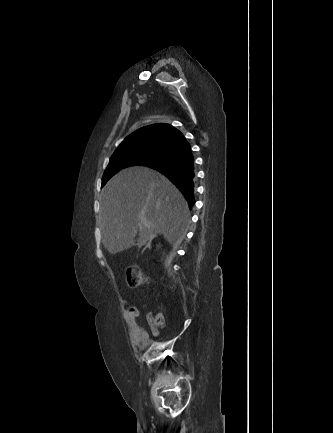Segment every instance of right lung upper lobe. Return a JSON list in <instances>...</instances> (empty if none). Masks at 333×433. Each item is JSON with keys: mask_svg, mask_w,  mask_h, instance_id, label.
Returning a JSON list of instances; mask_svg holds the SVG:
<instances>
[{"mask_svg": "<svg viewBox=\"0 0 333 433\" xmlns=\"http://www.w3.org/2000/svg\"><path fill=\"white\" fill-rule=\"evenodd\" d=\"M180 138L185 141L179 130L169 124L159 123L140 128L125 138L119 147L151 144L173 150L180 145Z\"/></svg>", "mask_w": 333, "mask_h": 433, "instance_id": "right-lung-upper-lobe-1", "label": "right lung upper lobe"}]
</instances>
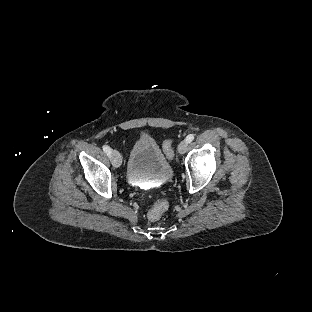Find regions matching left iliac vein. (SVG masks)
<instances>
[{"instance_id": "4c4485c4", "label": "left iliac vein", "mask_w": 312, "mask_h": 312, "mask_svg": "<svg viewBox=\"0 0 312 312\" xmlns=\"http://www.w3.org/2000/svg\"><path fill=\"white\" fill-rule=\"evenodd\" d=\"M188 147V141L187 140H183L179 146H178V151L180 154L185 153L186 149Z\"/></svg>"}]
</instances>
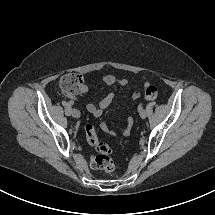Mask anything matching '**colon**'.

■ ■ ■ ■

What to do -
Return the material above exactly; the images stay out.

Exercise answer -
Segment every instance of right lung upper lobe. Return a JSON list in <instances>...</instances> (empty if none). Masks at 333×433. Each item is JSON with keys: mask_svg, mask_w,  mask_h, instance_id, label.
Returning a JSON list of instances; mask_svg holds the SVG:
<instances>
[{"mask_svg": "<svg viewBox=\"0 0 333 433\" xmlns=\"http://www.w3.org/2000/svg\"><path fill=\"white\" fill-rule=\"evenodd\" d=\"M180 138L185 141L179 130L169 124L159 123L140 128L125 138L119 147L151 144L173 150L180 145Z\"/></svg>", "mask_w": 333, "mask_h": 433, "instance_id": "right-lung-upper-lobe-1", "label": "right lung upper lobe"}]
</instances>
Find regions matching left iliac vein. (SVG masks)
<instances>
[{"instance_id": "4c4485c4", "label": "left iliac vein", "mask_w": 312, "mask_h": 312, "mask_svg": "<svg viewBox=\"0 0 312 312\" xmlns=\"http://www.w3.org/2000/svg\"><path fill=\"white\" fill-rule=\"evenodd\" d=\"M188 147V141L187 140H183L179 146H178V151L180 154L185 153L186 149Z\"/></svg>"}]
</instances>
Mask anything matching '**colon**'.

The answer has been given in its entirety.